Mosher's book is a webwork of borderlands vignettes. There is the politically conservative Duluth businessman who nevertheless sports a Sierra Club bumper sticker because of a waterfall where he has long camped. "If the preservationists can save that waterfall for another forty years, God bless them," he says. In Pembina, North Dakota, Mosher makes the acquaintance of a winning stock car racer, an 18-year-old girl who has christened her wheels "The Brat Is Back."
Borderlanders regard government dubiously, Mosher finds. He gets rebellious himself, after a turn down an attractive lane in North Dakota leads him to an unmarked ICBM silo, where an Air Force sergeant hassles him. In Idaho, Mosher finds that the antigovernmental streak has attracted extremists. One man, shirtless, arms tattooed with swastikas, a pistol in a shoulder holster, announces that he is there to get away from things. Mosher asks him what. "Nonbelievers," the man says. "Schools. Government. Taxes. Electricity. The devil. . . . Writers like you." The next day, fishing in Idaho's border mountains, Mosher comes across a menacing bowman in camouflage and circles through the woods to escape the mysterious hunter.
But many of his encounters are poignant. Signs plead, "Our Town Needs A Doctor." He meets two rugged smokejumpers who feel unwelcome in their Washington borderlands hometowns because they are a homosexual couple. There is the cowboy pining for the city woman who jilted him and the retired Blackfoot sheriff who spent much of his career helping wayward kids find themselves. Mosher's trip ends at Blaine, Washington, where he meets two crabbers, a man and his teenage son. Nineteen years ago, the man flew in from Fiji, a penniless immigrant. "Now I have a wonderful wife, four great kids, a house," he says. "And next month I'm buying a salmon trawler."

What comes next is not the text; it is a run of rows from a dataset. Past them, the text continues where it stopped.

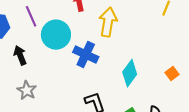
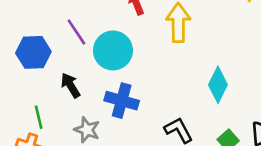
blue cross: (86, 54) -> (122, 101), moved

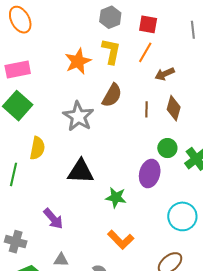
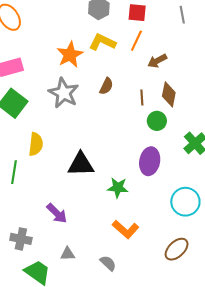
yellow L-shape: (111, 51) -> (102, 42), turned -72
brown semicircle: (112, 95) -> (106, 86), size x0.7
gray star: (78, 116) -> (64, 93), moved
green circle: (167, 148) -> (157, 121), moved

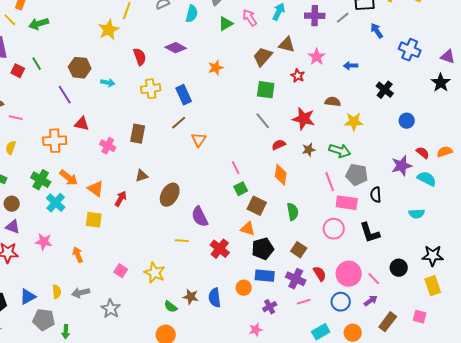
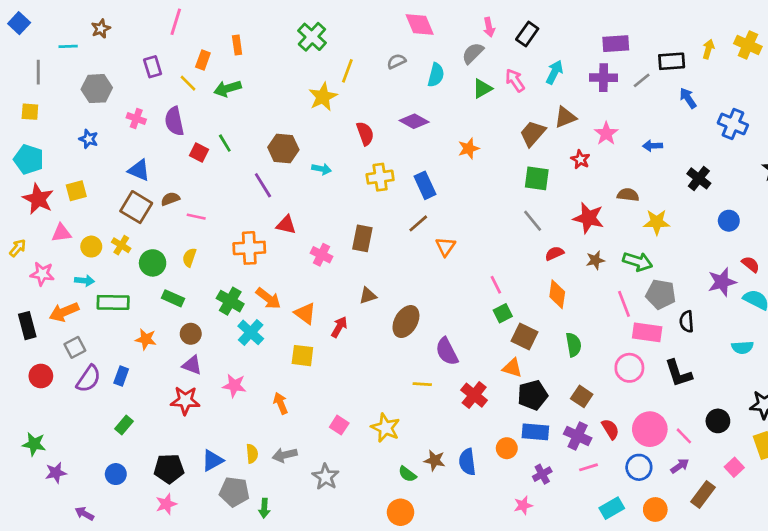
brown triangle: (287, 45) -> (565, 117), turned -36
pink square: (420, 317) -> (734, 467), moved, turned 32

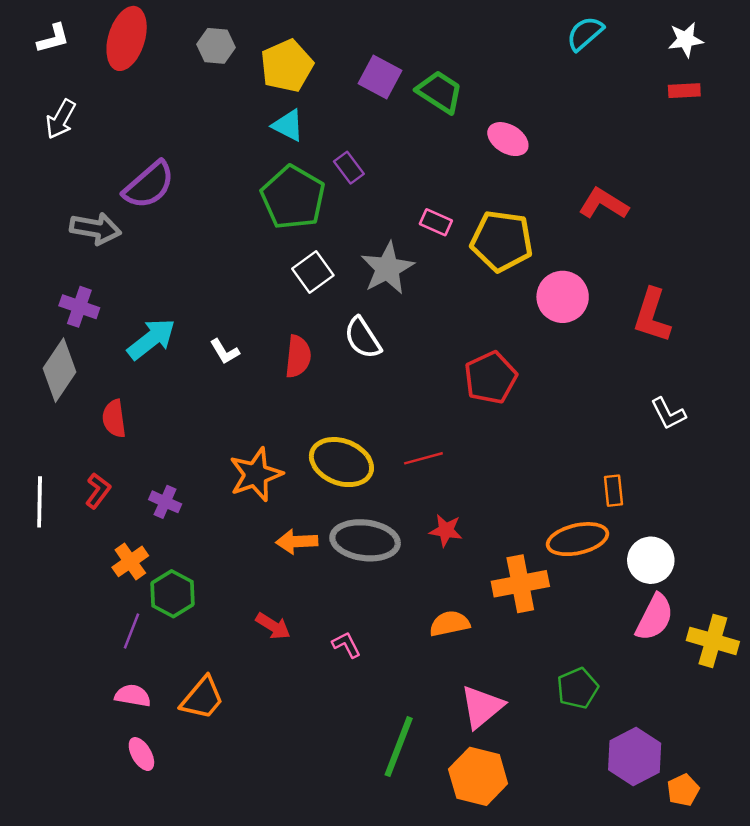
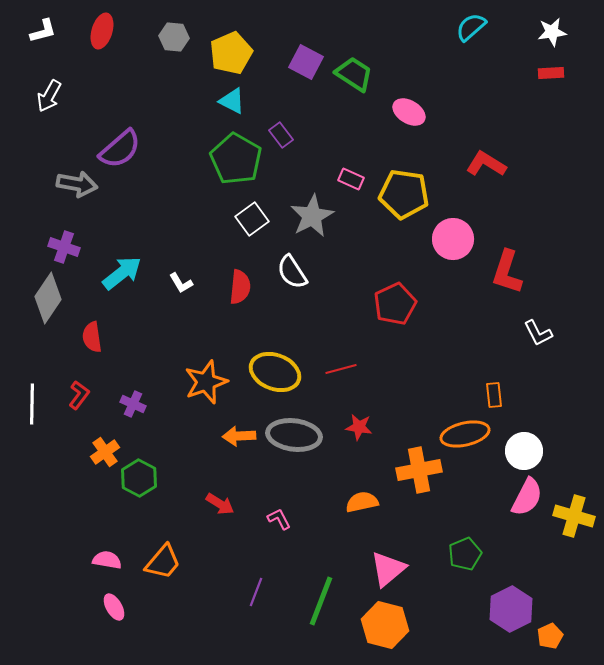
red ellipse: (127, 38) -> (102, 31), size x0.7
red L-shape: (652, 315) -> (507, 272), moved
purple line: (132, 631) -> (256, 592), moved

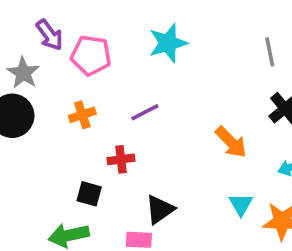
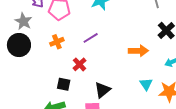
orange arrow: (231, 142) -> (138, 51), turned -42
red cross: (121, 159) -> (80, 64), turned -32

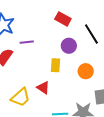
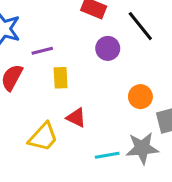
yellow rectangle: (55, 65) -> (61, 78), moved
orange circle: (86, 71) -> (140, 97), moved

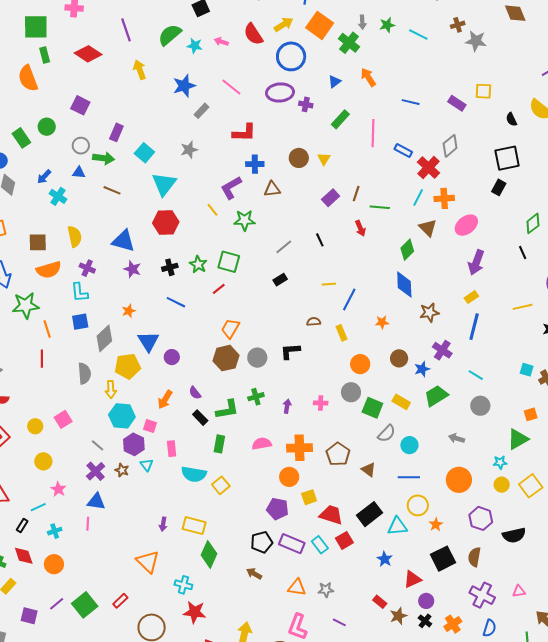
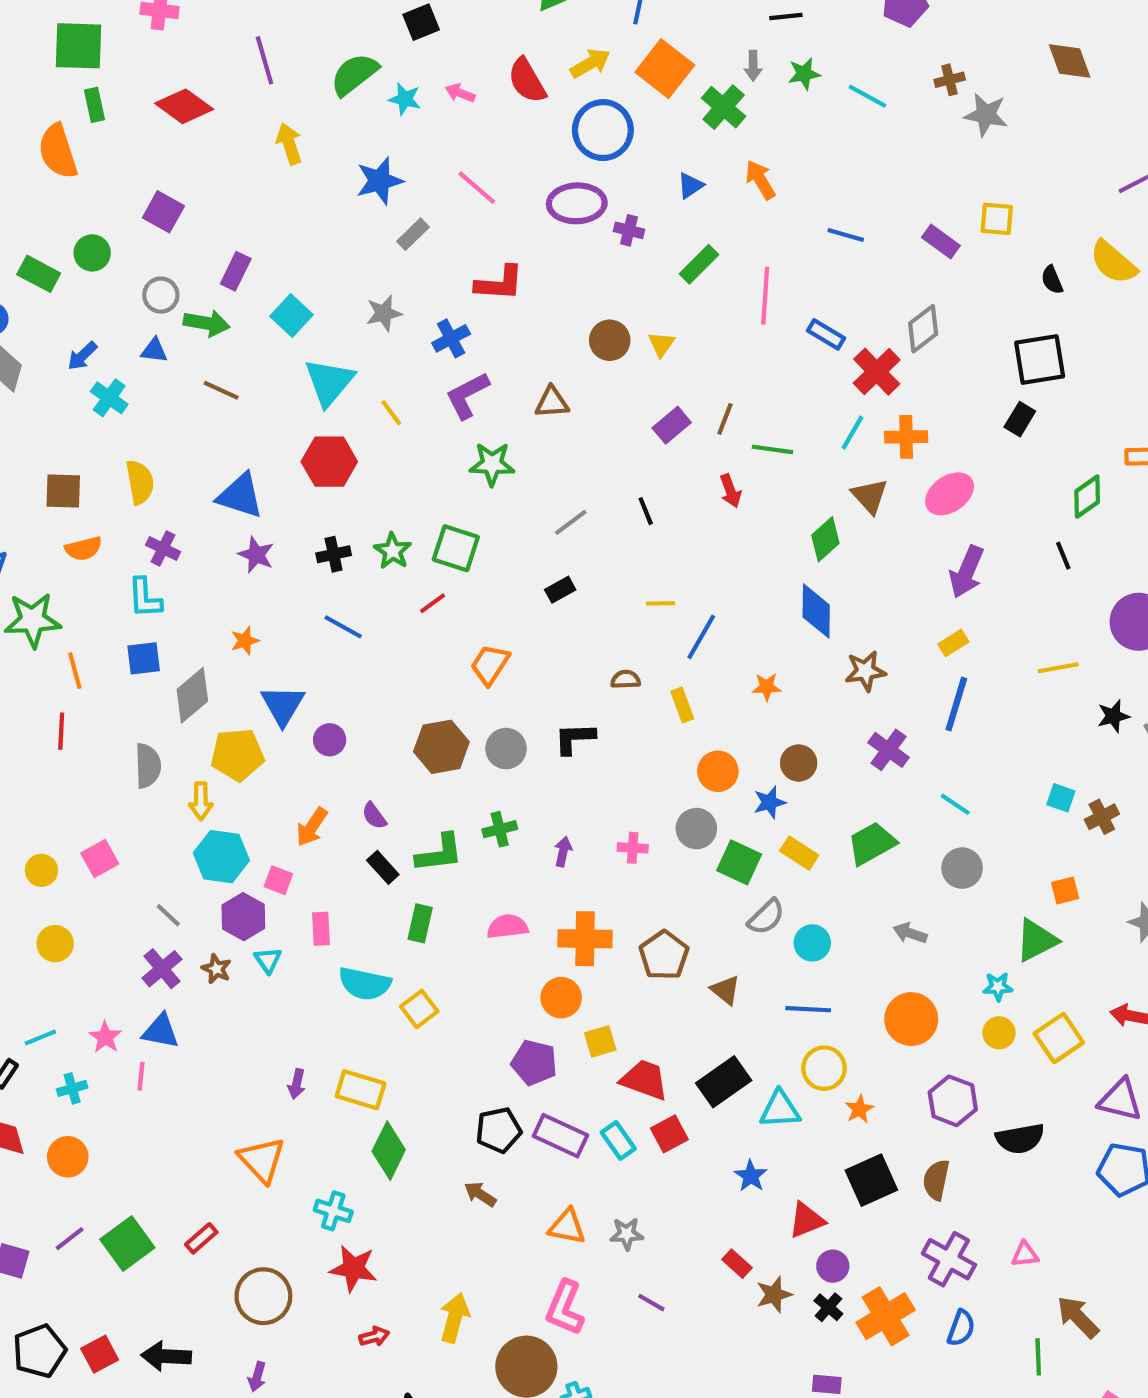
green rectangle: (21, 138) -> (39, 274), turned -30
blue cross: (255, 164) -> (451, 338), moved, turned -30
yellow line: (212, 210) -> (391, 413), moved
orange semicircle: (49, 270) -> (83, 549), size x0.7
orange trapezoid: (230, 328) -> (490, 664), moved
blue star: (422, 369) -> (769, 802), moved
pink star: (58, 489) -> (105, 1037), moved
orange cross: (453, 624) -> (886, 1316), size x1.5

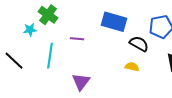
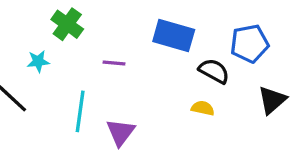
cyan star: (30, 30) -> (38, 61), moved
cyan line: (50, 56) -> (80, 111), moved

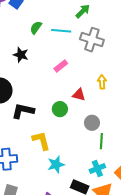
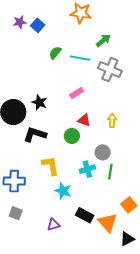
black star: (21, 55) -> (39, 102), moved
yellow arrow: (102, 82) -> (112, 121), moved
red triangle: (79, 95) -> (84, 120), moved
cyan star: (56, 165) -> (63, 191), turned 30
cyan cross: (97, 169) -> (87, 169), moved

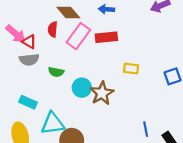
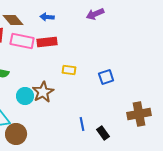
pink rectangle: (78, 36) -> (22, 41), turned 65
cyan circle: (82, 88) -> (25, 96), moved

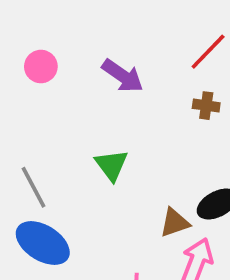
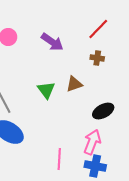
brown triangle: (175, 223) -> (74, 84), moved

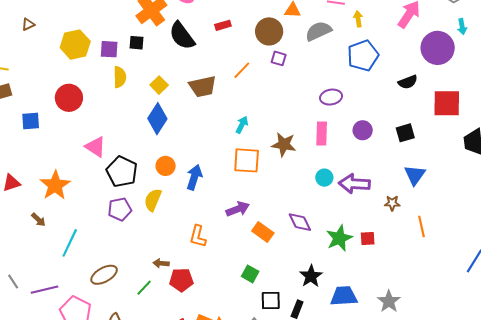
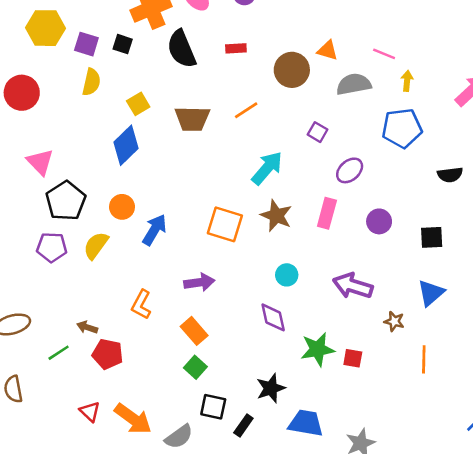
purple square: (279, 58) -> (317, 132), moved
purple ellipse: (331, 97) -> (350, 170), turned -45
cyan arrow: (242, 125) -> (267, 168), moved, size x1.6
cyan circle: (324, 178) -> (287, 275), moved
orange rectangle: (263, 232) -> (194, 331), moved

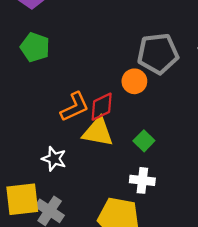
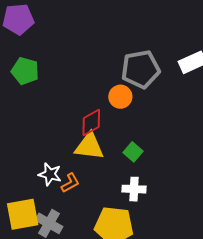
orange L-shape: (75, 107) -> (70, 183), moved, size x0.7

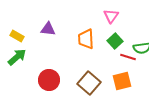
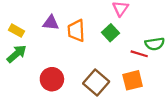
orange trapezoid: (86, 39) -> (76, 31), moved
green square: (115, 41) -> (110, 33), moved

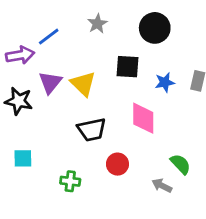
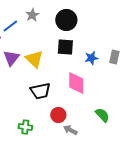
gray star: (97, 24) -> (32, 15), moved
black circle: (155, 28) -> (66, 20), moved
gray arrow: (162, 186) -> (70, 130), moved

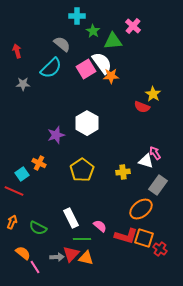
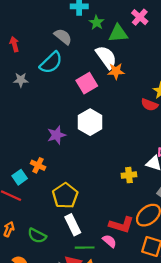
pink square: (86, 69) -> (87, 83), moved
yellow pentagon: (82, 170) -> (65, 196), moved
pink semicircle: (100, 226) -> (109, 241), moved
red L-shape: (126, 236) -> (121, 225), moved

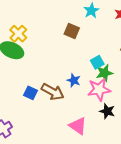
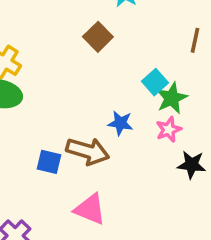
brown square: (72, 31) -> (98, 37), turned 35
pink star: (99, 89) -> (169, 129), size x0.6
pink triangle: (78, 126) -> (90, 209), moved

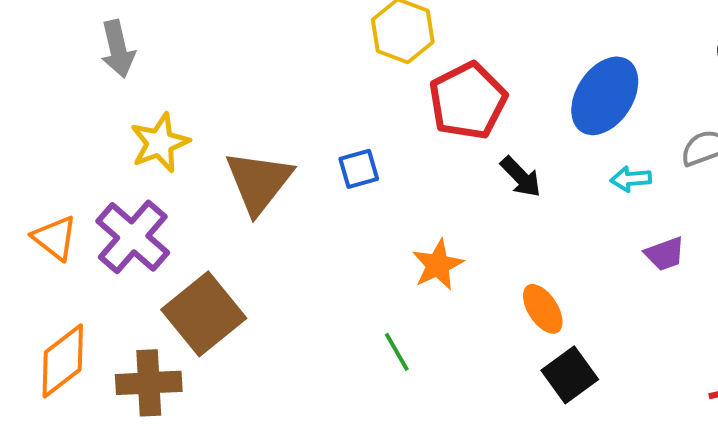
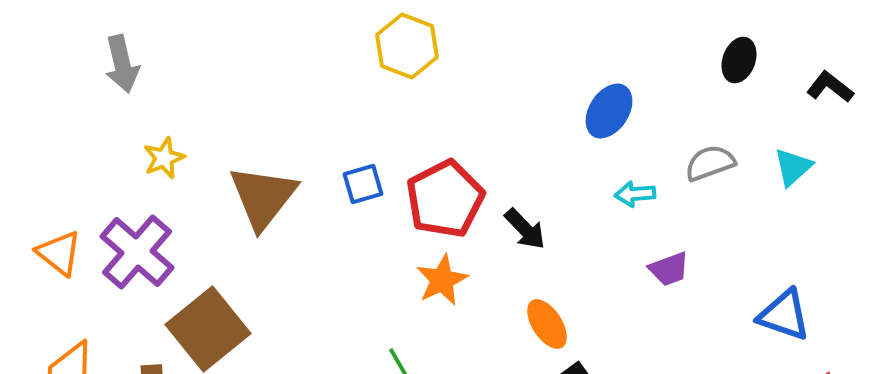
blue ellipse: (605, 96) -> (609, 111), size x0.7
red pentagon: (468, 101) -> (445, 199), moved
yellow star: (160, 143) -> (164, 158), size x0.7
black arrow: (521, 177) -> (525, 229), moved

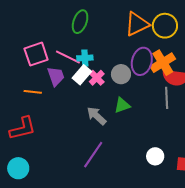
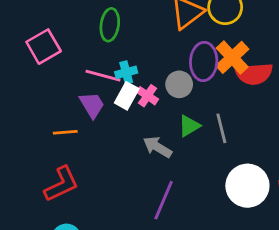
pink square: (36, 54) -> (44, 47), moved
gray line: (167, 98) -> (221, 128), moved
white circle: (155, 156) -> (247, 186), size x1.8

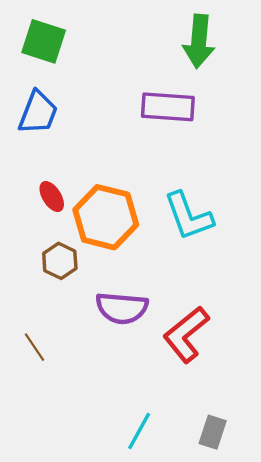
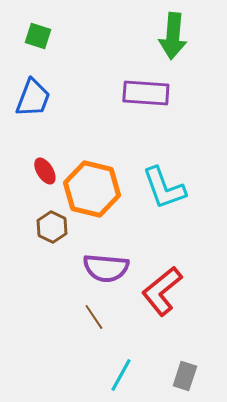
green square: (44, 41) -> (38, 36), size x0.7
brown line: (34, 347) -> (94, 317), moved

What Mosher discovers on his trip is his own borderlands life--"walking the mountain each day of the year, visiting with friends, fishing for brook trout, watching a pickup baseball game on the village green, sitting quietly in the evening with the person I've loved for thirty years and more, reading a good old or new book, writing a new story. . . ."
And so Howard Frank Mosher drove home. And wrote a book.
Richard Wolkomir, a frequent contributor to Smithsonian whose recent articles include a history of flags and a look at the science of soil, writes from his own north-country household in Vermont.